Mentally ill need help
Portland Mayor Tom Potter's plan to convene a panel to consider ways to better serve the city's mentally ill and address homelessness is leadership worth supporting.
Potter suggested the idea of commissioning the group a week ago as justice officials were trying to sort out why James Chasse Jr., a mentally ill man, died in a struggle with Portland police officers in Northwest Portland.
The death was extremely unfortunate. But it would be equally unfortunate if the Portland-area community failed to address growing problems related to mental illness and the homeless.
Potter recognizes that these are problems without jurisdictional boundaries. 'We need to acknowledge that it is a much larger issue than just the police,' he told the Portland Tribune.
Regional involvement needed
In fact, the impacts of mental illness and the homeless are spreading across the region.
Problems associated with both are felt not only in downtown Portland - where street people are highly visible - but also in the Lloyd and Hawthorne districts, in St. Johns, Gresham, Tigard, Beaverton and Hillsboro.
For Potter's commission on the mentally ill to be effective, it should include representatives from east Multnomah County and Clackamas and Washington counties - not just from inner-city Portland or traditional Multnomah County agencies. The effort should include business, hospital, civic, nonprofit and religious community representatives.

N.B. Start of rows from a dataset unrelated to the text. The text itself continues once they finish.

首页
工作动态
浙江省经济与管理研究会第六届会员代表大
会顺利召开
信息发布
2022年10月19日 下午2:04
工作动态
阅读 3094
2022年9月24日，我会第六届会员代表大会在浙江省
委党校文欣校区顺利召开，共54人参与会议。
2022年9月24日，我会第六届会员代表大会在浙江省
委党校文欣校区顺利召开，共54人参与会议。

Why should average Portland-area residents care about the mentally ill? Local health care officials estimate that one out of every five families has a member dealing with some form of mental illness, including depression, addiction, anger management and schizophrenia. In Multnomah County alone, there are an estimated 4,000 homeless people living under bridges, on streets and sidewalks, and in alleys.

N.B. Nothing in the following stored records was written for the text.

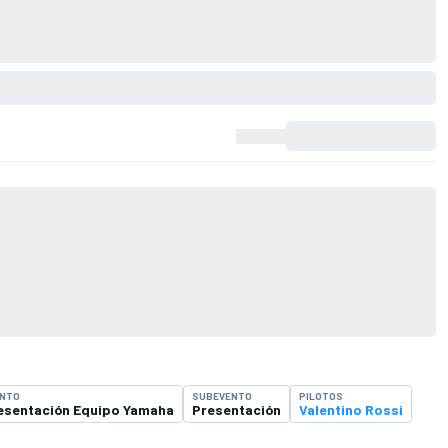
ENTO
SUBEVENTO
PILOTOS
esentación Equipo Yamaha
Presentación
Valentino Rossi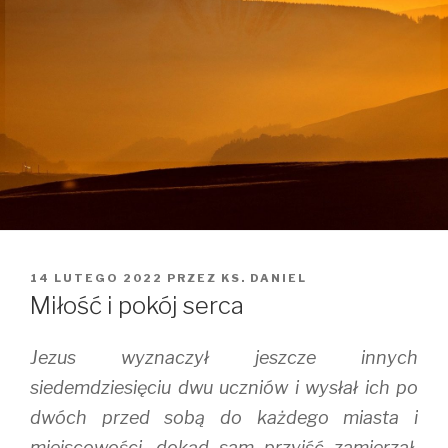
OPUBLIKOWANE
14 LUTEGO 2022
PRZEZ
KS. DANIEL
W
Miłość i pokój serca
Jezus wyznaczył jeszcze innych
siedemdziesięciu dwu uczniów i wysłał ich po
dwóch przed sobą do każdego miasta i
miejscowości, dokąd sam przyjść zamierzał.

Homelessness and mental illness are often connected. Due to changing state laws that went into effect beginning a few decades ago, the mentally ill are no longer detained in huge, sterile state institutions but allowed to live in their community - oftentimes without needed treatment services or support systems, including housing.
Engage business, sheriffs
Potter already has allies who are working on this matter.

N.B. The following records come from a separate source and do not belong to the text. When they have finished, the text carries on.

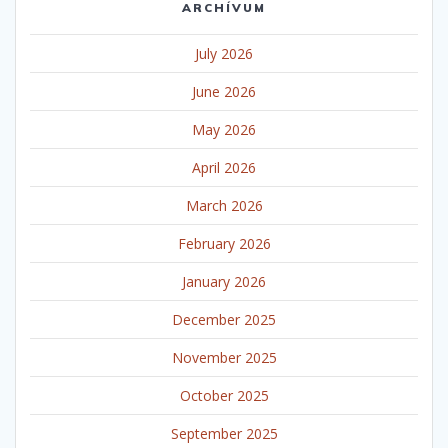
ARCHÍVUM
July 2026
June 2026
May 2026
April 2026
March 2026
February 2026
January 2026
December 2025
November 2025
October 2025
September 2025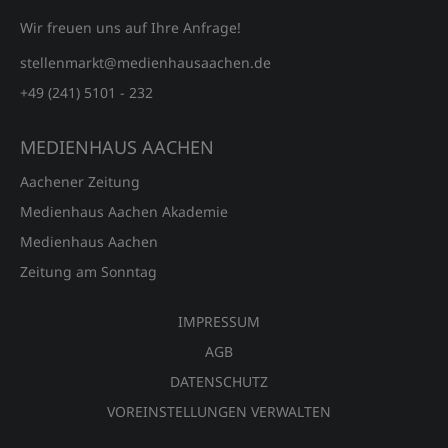
Wir freuen uns auf Ihre Anfrage!
stellenmarkt@medienhausaachen.de
+49 (241) 5101 - 232
MEDIENHAUS AACHEN
Aachener Zeitung
Medienhaus Aachen Akademie
Medienhaus Aachen
Zeitung am Sonntag
IMPRESSUM
AGB
DATENSCHUTZ
VOREINSTELLUNGEN VERWALTEN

Over the past year, Washington County Commissioner Andy Duyck has called for more attention to the problem. And in Washington County, a public-private partnership called Vision Action Network has made mental health a priority.
County sheriffs should head the list of those willing to help. In Multnomah County, up to 30 percent of the jail population is made up of people who have been diagnosed with mental illness.
The business community should also be a partner. Evidence of that comes from the Portland Business Alliance-led downtown Business Improvement District, which is finalizing the Dec. 1 opening of a day shelter that will operate as a six-month pilot project for seven days a week, from approximately 7 a.m. to 6 p.m.
The center is envisioned as a place where approximately 150 homeless and probably some mentally ill people can get meals, medical care and counseling. Presently, most downtown-area homeless shelters are closed during the day, forcing those in need out on the streets and sidewalks.
The first goal of Potter's commission should be to build an understanding of problems related to the mentally ill and homeless. And then it should consider and advise solutions.
We strongly urge the mayor and other leaders to make this effort an immediate priority. No one wants another tragedy.